Http get ungzip response in bash

855 views Asked by At

I need to manually ungzip response of the following page: http://muaban.net/ho-chi-minh.html

I'm doing

echo -e "GET /ho-chi-minh.html HTTP/1.1\r\nHost: muaban.net\r\nAccept-Encoding: gzip\r\n" | nc muaban.net 80 > response.txt

until response actually contains Content-Encoding: gzip or Content-Encoding: deflate header (sometimes it's just plain text), then

cat response.txt | sed '1,14d' | zcat

but it says input is not in gzip format.

Here are the headers:

HTTP/1.1 200 OK
Cache-Control: public, max-age=67
Content-Type: text/html
Content-Encoding: deflate
Expires: Wed, 16 May 2012 15:20:31 GMT
Last-Modified: Wed, 16 May 2012 15:18:31 GMT
Vary: *
Server: Microsoft-IIS/7.5
X-AspNet-Version: 2.0.50727
X-Powered-By: ASP.NET
X-Proxy: 162
Date: Wed, 16 May 2012 15:19:23 GMT
Content-Length: 12618
3

There are 3 answers

3
Kevin On

There is an answer on another question that indicates IIS uses the wrong deflation format.
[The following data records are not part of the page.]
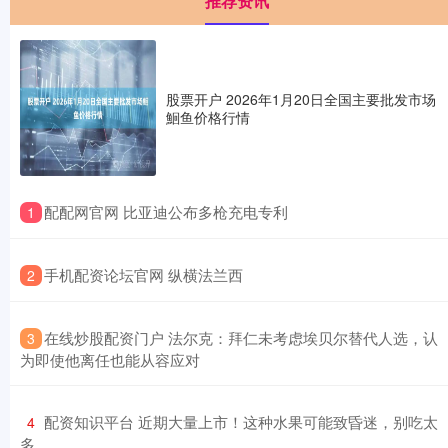
推荐资讯
股票开户 2026年1月20日全国主要批发市场
鮰鱼价格行情
​配配网官网 比亚迪公布多枪充电专利
1
​手机配资论坛官网 纵横法兰西
2
​在线炒股配资门户 法尔克：拜仁未考虑埃贝尔替代人选，认
3
为即使他离任也能从容应对
​配资知识平台 近期大量上市！这种水果可能致昏迷，别吃太
4
多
But it seems the site in question randomly returns either deflate or (the correct) gzip, which is why David Souther was able to zcat it (I got gzip once out of several tries). So you'll probably want to loop and fetch it until you get a gzipped version (probably should include a delay and/or max tries).

0
Mark Adler On

See the answer here about the confusion over the meaning of "deflate" as an HTTP content encoding.

It is best to simply not accept deflate and only accept gzip. Then the server won't deliver deflate.
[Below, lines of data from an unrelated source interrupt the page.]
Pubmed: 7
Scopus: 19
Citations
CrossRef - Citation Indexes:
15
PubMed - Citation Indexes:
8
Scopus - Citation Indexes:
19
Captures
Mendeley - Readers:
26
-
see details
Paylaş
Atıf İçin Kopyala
If you accept deflate, then you must be prepared to try decoding it both as a zlib stream (which is what the HTTP standard specifies) or as a raw deflate stream (which is what Microsoft servers apparently would deliver in error). Then use the one that decoded properly.

Neither the zlib nor raw deflate formats are gzip, and so zcat would not work on either.

0
pizza On

you can just set the encoding to "identity", that site returns plain text to you.